Biography
Dieter Roelstraete is the curator at the Neubauer Collegium for Culture and Society at the University of Chicago. His curatorial interests concern the relationship between art and politics, art as a species of knowledge, art work as intellectual labor, and the conception of exhibition-making as a form of writing. As a critic and theorist, he has lectured and published extensively on the art & research nexus, as well as the “problem” of pleasure in art. Other long-standing research interests concern the realist tradition and the enigma of thingness. Roelstraete was initially trained as a philosopher at the University of Ghent in Belgium; the long history of art’s tangled relationship with “theory” colors much of his curatorial and critical work.
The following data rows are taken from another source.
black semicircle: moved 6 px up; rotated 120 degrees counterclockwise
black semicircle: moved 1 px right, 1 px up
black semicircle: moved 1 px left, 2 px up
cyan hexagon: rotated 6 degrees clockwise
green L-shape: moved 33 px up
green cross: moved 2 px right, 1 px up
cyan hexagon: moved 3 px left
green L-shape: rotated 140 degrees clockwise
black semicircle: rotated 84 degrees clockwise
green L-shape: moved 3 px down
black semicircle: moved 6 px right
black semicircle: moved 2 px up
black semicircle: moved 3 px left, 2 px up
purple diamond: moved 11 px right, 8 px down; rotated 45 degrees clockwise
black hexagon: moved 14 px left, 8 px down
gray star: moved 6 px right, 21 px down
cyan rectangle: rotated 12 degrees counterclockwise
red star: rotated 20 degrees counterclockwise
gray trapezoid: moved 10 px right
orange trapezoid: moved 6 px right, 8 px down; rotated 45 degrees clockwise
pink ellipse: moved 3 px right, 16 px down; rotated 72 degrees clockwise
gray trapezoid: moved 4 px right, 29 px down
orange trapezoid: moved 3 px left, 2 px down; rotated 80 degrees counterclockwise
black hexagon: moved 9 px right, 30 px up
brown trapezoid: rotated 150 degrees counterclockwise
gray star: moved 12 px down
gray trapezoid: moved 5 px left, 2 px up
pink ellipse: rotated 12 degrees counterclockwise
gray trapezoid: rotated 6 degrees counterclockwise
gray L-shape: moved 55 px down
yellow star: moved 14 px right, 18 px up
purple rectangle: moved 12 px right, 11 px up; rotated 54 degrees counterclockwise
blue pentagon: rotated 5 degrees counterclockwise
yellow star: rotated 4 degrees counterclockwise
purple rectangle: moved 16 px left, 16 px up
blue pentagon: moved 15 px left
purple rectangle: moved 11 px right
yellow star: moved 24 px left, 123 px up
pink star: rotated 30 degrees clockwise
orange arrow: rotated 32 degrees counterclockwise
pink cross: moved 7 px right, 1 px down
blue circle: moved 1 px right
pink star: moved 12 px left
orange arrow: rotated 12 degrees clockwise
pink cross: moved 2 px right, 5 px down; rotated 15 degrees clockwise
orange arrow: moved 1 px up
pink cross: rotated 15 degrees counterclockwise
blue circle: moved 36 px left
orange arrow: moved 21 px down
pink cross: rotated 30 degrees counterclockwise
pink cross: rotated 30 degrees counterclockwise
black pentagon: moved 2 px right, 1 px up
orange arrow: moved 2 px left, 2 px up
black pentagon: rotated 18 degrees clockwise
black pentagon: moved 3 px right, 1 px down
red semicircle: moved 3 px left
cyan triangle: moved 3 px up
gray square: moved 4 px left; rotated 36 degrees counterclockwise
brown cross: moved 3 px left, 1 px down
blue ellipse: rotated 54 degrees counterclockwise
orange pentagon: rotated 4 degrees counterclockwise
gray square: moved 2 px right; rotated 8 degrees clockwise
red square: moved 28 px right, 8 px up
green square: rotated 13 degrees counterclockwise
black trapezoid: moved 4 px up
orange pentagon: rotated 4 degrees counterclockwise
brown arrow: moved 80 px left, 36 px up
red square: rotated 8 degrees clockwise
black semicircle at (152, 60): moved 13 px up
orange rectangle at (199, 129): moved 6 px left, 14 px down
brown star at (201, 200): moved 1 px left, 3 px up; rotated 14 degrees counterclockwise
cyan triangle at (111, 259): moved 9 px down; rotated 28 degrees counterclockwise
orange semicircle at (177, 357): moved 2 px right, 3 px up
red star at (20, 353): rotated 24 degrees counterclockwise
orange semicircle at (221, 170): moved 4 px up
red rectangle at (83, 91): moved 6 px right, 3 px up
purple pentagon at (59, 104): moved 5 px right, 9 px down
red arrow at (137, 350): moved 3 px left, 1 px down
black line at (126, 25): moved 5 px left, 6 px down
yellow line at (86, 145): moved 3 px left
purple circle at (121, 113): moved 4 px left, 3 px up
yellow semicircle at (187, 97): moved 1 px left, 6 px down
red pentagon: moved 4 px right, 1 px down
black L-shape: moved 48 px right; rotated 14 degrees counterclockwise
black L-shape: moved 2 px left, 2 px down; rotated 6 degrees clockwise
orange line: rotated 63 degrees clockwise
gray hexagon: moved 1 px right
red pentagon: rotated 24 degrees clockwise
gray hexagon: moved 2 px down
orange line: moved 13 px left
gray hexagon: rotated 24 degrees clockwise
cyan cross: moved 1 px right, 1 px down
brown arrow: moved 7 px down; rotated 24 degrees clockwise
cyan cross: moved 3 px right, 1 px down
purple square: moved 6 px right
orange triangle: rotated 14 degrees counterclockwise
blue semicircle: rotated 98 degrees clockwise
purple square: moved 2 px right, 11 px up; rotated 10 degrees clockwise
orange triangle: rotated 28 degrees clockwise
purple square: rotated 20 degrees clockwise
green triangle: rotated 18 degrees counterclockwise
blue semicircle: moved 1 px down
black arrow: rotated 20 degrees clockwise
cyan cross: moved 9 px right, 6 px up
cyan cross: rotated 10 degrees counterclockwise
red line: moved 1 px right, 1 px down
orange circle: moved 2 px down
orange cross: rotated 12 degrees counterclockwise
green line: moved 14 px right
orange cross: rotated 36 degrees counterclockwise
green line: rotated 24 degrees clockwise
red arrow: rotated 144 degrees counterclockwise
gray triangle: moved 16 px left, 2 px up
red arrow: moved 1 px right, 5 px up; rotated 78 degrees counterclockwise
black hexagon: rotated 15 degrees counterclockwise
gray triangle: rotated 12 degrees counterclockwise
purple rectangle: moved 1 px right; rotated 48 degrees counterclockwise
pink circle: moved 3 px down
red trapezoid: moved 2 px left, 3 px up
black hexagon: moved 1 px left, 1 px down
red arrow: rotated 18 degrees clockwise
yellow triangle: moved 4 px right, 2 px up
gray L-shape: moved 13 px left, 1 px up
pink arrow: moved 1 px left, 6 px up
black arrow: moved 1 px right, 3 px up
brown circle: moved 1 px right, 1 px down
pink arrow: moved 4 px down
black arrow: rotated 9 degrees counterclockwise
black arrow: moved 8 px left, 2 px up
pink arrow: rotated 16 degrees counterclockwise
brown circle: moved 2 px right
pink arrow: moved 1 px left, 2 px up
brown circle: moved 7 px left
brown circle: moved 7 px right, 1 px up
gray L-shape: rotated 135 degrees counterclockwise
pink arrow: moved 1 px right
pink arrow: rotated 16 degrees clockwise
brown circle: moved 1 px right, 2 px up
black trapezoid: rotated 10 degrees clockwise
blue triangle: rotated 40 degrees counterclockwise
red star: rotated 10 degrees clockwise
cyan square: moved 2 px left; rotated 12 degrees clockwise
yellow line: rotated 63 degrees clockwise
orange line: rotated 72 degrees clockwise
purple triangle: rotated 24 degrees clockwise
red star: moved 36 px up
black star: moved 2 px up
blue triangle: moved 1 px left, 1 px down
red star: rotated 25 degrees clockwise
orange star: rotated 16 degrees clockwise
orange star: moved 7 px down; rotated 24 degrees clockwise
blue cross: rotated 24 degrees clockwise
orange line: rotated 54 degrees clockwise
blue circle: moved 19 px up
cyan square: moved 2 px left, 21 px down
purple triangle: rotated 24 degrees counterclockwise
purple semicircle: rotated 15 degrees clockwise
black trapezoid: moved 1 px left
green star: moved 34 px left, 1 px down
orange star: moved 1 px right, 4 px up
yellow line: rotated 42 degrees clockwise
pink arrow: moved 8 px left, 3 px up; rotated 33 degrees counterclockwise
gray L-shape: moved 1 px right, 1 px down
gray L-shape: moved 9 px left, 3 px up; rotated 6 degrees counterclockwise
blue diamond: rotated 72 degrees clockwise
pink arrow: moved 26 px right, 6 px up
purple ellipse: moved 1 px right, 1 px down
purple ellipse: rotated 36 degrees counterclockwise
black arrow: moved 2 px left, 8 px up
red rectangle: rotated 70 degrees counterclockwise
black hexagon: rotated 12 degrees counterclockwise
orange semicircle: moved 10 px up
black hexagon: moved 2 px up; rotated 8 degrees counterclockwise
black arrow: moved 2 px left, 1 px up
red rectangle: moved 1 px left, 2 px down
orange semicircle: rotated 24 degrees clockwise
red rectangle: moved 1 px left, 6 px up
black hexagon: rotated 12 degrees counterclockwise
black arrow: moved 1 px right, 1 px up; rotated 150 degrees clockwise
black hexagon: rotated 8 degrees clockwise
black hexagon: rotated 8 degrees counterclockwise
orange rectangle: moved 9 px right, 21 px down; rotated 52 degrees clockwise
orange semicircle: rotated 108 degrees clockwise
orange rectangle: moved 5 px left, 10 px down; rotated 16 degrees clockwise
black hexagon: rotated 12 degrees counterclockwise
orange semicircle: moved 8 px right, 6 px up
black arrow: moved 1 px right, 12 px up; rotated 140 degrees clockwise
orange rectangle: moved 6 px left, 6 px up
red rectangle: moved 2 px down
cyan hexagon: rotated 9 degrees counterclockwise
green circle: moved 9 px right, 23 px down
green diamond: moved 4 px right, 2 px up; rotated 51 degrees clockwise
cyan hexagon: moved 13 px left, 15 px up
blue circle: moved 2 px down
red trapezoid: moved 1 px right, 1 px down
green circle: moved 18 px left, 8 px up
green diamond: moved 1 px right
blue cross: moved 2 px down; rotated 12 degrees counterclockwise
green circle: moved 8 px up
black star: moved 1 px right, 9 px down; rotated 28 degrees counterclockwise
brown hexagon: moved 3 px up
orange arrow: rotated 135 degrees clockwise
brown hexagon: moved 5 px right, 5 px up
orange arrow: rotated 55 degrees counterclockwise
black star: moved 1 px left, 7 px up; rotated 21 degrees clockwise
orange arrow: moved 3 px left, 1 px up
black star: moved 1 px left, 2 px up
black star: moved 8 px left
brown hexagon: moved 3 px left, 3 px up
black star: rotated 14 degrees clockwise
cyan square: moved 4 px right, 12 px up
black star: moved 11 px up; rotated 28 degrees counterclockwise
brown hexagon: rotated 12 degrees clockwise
At the Neubauer Collegium, Roelstraete has curated solo exhibitions by Jason Dodge, Pope.L, Martha Rosler, and Cecilia Vicuña, as well as group exhibitions featuring the work of Zachary Cahill and David Schutter among others. Prior to his appointment at the University of Chicago, Roelstraete served on the curatorial team convened by artistic director Adam Szymczyk to organize Documenta 14 in Athens and Kassel in the spring and summer of 2017. As Manilow Senior Curator at the Museum of Contemporary Art Chicago from 2012 until 2015, he organized Goshka Macuga: Exhibit, A (2012); The Way of the Shovel: Art as Archaeology (2013); Simon Starling: Metamorphology (2014); The Freedom Principle: Experiments in Art and Music 1965 to Now (2015, co-curated with Naomi Beckwith); and Kerry James Marshall: Mastry (2016, co-curated with Ian Alteveer and Helen Molesworth; traveled to the Metropolitan Museum of Art, New York, and the Museum of Contemporary Art, Los Angeles). From 2003 until 2011 he was a curator at the Antwerp Museum of Contemporary Art (MuHKA) in his native Belgium, where he organized large-scale group exhibitions as well as monographic shows, including Emotion Pictures (2005); The Order of Things (2008); Liam Gillick and Lawrence Weiner—A Syntax of Dependency (2011); A Rua: The Spirit of Rio de Janeiro (2011); and Chantal Akerman: Too Close, Too Far (2012).
An exhibition dedicated to the phenomenon of the philosopher’s hut and organized at the Fondazione Prada in Venice in conjunction with that city’s 16th architecture biennial in 2018 forms the basis for a book he is currently preparing for publication by the University of Chicago Press.